═════ Material for this exercise

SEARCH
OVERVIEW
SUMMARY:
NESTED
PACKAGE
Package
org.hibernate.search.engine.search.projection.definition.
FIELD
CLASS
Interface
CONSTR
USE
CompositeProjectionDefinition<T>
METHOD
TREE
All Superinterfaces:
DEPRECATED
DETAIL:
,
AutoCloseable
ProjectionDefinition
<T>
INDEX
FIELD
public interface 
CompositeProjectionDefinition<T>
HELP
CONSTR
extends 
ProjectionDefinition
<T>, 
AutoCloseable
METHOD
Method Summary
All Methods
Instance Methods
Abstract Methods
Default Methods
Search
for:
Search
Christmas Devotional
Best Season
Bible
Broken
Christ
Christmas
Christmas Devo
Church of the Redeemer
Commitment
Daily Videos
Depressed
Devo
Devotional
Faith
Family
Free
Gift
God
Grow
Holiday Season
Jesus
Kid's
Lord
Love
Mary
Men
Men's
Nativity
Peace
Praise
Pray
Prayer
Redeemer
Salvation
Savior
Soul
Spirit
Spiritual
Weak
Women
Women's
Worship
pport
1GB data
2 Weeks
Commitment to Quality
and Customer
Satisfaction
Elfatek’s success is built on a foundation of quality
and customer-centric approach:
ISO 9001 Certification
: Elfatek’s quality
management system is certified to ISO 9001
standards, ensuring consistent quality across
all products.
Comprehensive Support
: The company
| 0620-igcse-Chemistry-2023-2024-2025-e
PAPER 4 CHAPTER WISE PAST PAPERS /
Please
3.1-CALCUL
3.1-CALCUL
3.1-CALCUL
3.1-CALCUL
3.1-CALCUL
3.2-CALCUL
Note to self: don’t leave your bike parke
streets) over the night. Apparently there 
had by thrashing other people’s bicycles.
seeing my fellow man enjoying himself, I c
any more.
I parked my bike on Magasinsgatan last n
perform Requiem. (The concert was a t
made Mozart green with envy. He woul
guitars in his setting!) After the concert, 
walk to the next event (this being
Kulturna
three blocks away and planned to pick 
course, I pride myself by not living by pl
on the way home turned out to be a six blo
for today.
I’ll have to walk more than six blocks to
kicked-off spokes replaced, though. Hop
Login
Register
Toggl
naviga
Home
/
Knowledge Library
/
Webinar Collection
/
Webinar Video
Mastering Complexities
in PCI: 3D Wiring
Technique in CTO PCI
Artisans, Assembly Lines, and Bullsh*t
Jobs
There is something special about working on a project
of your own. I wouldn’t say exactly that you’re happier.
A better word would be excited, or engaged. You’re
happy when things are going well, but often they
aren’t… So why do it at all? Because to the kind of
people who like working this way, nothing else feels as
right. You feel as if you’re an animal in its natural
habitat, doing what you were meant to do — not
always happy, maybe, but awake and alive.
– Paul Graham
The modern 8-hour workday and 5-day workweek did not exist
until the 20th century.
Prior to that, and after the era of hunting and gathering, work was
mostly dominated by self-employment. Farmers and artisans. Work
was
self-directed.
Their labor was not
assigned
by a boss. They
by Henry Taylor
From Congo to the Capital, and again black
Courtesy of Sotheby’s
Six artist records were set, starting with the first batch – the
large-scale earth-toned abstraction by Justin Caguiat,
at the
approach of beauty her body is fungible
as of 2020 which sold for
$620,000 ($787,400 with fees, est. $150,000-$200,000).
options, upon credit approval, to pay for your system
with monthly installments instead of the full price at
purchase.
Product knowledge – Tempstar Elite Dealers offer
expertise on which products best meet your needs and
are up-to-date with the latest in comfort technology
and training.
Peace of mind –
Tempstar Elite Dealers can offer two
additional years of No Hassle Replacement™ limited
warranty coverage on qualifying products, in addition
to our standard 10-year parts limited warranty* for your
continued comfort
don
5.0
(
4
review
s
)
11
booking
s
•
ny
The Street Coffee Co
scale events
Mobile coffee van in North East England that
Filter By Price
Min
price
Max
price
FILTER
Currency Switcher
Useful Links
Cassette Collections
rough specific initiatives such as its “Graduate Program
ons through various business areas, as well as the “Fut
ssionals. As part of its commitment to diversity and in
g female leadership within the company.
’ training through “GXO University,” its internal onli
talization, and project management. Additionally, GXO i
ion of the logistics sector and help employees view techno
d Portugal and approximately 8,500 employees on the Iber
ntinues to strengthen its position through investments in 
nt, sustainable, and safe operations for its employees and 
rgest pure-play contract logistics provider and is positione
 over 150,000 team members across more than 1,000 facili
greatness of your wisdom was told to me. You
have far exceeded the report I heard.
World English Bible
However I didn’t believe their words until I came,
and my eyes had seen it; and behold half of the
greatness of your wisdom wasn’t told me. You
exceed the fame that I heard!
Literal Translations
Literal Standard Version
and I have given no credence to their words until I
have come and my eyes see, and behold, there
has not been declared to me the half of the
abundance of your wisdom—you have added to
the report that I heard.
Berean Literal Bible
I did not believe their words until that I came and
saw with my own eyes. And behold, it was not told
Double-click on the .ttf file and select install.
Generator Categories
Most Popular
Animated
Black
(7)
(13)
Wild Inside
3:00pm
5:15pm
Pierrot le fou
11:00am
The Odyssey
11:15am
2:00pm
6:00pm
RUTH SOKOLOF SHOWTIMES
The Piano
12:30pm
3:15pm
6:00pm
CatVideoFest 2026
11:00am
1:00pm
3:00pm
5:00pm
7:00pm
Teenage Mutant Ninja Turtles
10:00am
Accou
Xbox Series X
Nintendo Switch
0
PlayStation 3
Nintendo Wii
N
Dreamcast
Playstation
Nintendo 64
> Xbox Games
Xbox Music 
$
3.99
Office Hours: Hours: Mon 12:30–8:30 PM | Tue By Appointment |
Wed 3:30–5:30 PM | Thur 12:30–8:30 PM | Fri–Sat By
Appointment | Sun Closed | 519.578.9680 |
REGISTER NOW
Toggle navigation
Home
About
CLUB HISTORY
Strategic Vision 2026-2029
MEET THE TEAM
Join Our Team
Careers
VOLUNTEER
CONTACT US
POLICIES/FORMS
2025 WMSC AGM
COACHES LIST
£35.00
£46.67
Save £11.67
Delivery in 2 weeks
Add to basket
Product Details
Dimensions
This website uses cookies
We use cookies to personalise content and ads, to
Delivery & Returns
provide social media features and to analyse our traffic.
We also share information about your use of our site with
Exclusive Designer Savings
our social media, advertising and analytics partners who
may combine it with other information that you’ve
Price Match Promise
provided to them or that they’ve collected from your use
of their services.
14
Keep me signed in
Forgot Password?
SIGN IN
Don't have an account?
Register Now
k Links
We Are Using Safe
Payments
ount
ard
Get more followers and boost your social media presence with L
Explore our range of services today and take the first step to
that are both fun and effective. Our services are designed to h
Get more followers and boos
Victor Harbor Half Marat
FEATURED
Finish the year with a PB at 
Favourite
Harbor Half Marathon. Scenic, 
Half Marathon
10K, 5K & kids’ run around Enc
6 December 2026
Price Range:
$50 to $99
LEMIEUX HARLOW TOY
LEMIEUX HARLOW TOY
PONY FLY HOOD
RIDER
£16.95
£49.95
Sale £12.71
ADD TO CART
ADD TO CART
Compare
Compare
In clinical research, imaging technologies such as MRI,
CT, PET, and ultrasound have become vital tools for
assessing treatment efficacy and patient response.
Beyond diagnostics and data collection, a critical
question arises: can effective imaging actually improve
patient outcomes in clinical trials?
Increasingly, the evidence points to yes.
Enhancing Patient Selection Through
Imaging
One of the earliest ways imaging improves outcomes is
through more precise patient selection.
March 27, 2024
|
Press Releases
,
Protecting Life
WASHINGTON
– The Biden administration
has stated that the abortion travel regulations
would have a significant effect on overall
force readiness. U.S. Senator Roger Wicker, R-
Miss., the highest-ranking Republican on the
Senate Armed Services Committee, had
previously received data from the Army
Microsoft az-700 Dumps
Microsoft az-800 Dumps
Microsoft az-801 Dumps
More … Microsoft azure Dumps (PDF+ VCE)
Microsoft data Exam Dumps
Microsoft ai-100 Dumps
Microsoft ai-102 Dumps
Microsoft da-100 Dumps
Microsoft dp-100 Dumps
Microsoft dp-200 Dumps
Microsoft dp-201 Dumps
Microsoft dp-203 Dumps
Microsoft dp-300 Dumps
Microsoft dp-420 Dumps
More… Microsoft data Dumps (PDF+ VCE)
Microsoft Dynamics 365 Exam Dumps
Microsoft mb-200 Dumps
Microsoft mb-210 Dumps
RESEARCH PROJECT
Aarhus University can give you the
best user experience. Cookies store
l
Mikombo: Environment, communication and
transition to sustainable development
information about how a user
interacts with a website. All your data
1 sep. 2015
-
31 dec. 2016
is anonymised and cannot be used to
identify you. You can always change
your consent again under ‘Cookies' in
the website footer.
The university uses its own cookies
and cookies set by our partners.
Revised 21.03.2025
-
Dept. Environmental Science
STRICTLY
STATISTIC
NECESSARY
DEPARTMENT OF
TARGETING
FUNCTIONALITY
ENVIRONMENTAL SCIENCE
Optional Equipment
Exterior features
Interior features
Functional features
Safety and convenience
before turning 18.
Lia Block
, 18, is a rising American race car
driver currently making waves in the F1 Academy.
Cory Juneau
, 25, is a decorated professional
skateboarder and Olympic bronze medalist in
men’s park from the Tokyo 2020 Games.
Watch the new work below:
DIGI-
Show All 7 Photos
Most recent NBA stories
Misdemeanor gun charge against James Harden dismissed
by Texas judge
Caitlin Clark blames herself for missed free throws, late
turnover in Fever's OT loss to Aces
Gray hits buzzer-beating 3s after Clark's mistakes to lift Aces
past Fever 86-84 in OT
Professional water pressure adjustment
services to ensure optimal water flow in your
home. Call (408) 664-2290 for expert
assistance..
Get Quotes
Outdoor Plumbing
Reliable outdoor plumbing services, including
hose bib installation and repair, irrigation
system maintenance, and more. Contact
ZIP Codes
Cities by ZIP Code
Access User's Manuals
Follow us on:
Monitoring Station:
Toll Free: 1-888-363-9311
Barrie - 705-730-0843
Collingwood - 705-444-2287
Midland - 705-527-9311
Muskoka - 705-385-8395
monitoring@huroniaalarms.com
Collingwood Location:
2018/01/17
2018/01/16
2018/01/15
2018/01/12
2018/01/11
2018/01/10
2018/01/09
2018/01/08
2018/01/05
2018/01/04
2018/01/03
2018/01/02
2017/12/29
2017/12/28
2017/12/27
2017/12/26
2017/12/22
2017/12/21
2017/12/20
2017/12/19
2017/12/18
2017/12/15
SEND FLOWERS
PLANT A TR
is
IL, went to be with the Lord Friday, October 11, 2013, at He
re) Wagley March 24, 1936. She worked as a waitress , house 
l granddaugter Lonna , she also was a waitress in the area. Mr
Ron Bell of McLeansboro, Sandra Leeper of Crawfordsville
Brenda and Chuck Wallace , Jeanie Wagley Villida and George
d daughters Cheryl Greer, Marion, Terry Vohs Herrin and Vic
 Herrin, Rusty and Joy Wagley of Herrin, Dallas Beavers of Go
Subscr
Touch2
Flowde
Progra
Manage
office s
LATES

══════════

About this exercise: Give again exactly, and only, the lines above starting at the one with "and training." and ending at the one with "scale events".

Solution:
and training.
Peace of mind –
Tempstar Elite Dealers can offer two
additional years of No Hassle Replacement™ limited
warranty coverage on qualifying products, in addition
to our standard 10-year parts limited warranty* for your
continued comfort
don
5.0
(
4
review
s
)
11
booking
s
•
ny
The Street Coffee Co
scale events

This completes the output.